Aqui também existe uma diferença importante com a China. Nós conhecemos o que se passa na Europa: um exemplo para a Le Pen, para o Salvini ou para a extrema-direita portuguesa é a Rússia e não a China. São os sistemas de informação russo, é o apoio financeiro russo, é o modelo autoritário de Putin que é um exemplo para a extrema-direita internacional, nomeadamente europeia e americana.  

Os ocidentais receiam que a Rússia e a China cooperem cada vez mais aos níveis politicos e militares 

Evidentemente. Mas ao definirmos os dois como inimigos ou como adversários sistémicos, estamos a lançá-los nos braços um do outro. O nosso objectivo deveria ser separá-los. Aqueles que consideram que a China é o potencial inimigo sistémico do ocidente devia atrair a Rússia para o campo ocidental para dificultar a aliança com a China. Não me parece que isso seja fácil, dadas as características do regime autoritário de Putin e o seu activismo militar e político no ocidente, maior do que o da China. 

Ao mesmo tempo, se os ocidentais forem capazes de procurar soluções para os problemas multilaterais e tentarem atrair a China e a Rússia para essas soluções, vamos ver que, por vezes, vai ser mais fácil atrair a China e por outras atrair a Rússia. Portanto, acho que não temos interesse em definir os dois como adversários, pois significa lançá-los nos braços um do outro.
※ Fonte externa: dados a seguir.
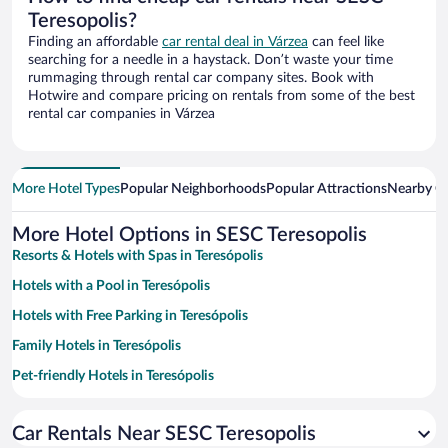
Teresopolis?
Finding an affordable
car rental deal in Várzea
can feel like
searching for a needle in a haystack. Don’t waste your time
rummaging through rental car company sites. Book with
Hotwire and compare pricing on rentals from some of the best
rental car companies in Várzea
More Hotel Types
Popular Neighborhoods
Popular Attractions
Nearby Ci
More Hotel Options in SESC Teresopolis
Resorts & Hotels with Spas in Teresópolis
Hotels with a Pool in Teresópolis
Hotels with Free Parking in Teresópolis
Family Hotels in Teresópolis
Pet-friendly Hotels in Teresópolis
Hotels with smoking rooms in Teresópolis
Car Rentals Near SESC Teresopolis
Hotel Wedding Venues in Teresópolis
Os aliados comprometeram-se a financiar o Aeroporto Internacional de Cabul, no Afeganistão, e a Turquia ofereceu-se para manter um contingente para garantir a segurança. Esta é a melhor solução ?

O Afeganistão é uma história triste que não se vai resolver com essas soluções. Se 20 anos de presença americana, de milhares de milhões de dólares investidos no Afeganistão, de presença militar significativa da NATO, não resolveram o problema do país. Agora, quando as tropas acabarem por sair, vamos ver uma fuga daqueles que trabalharam com os diplomatas ocidentais, que ajudaram o esforço de guerra ocidental.

Vamos ver os talibãs a ganharem, de novo, muita força e se calhar ganharem o poder. Portanto, não é protegendo o aeroporto de Cabul, que é importante, que se revolve o problema do Afeganistão que não se resolveu. Aí volta a questão da necessidade da cooperação com as potências regionais, Paquistão, China, Índia, que se vão confrontar com a questão do Afeganistão, quando o ocidente o abandonar completamente, como o está fazer. Não será um contingente militar turco, protegendo o aeroporto que vai resolver o problema do Afeganistão.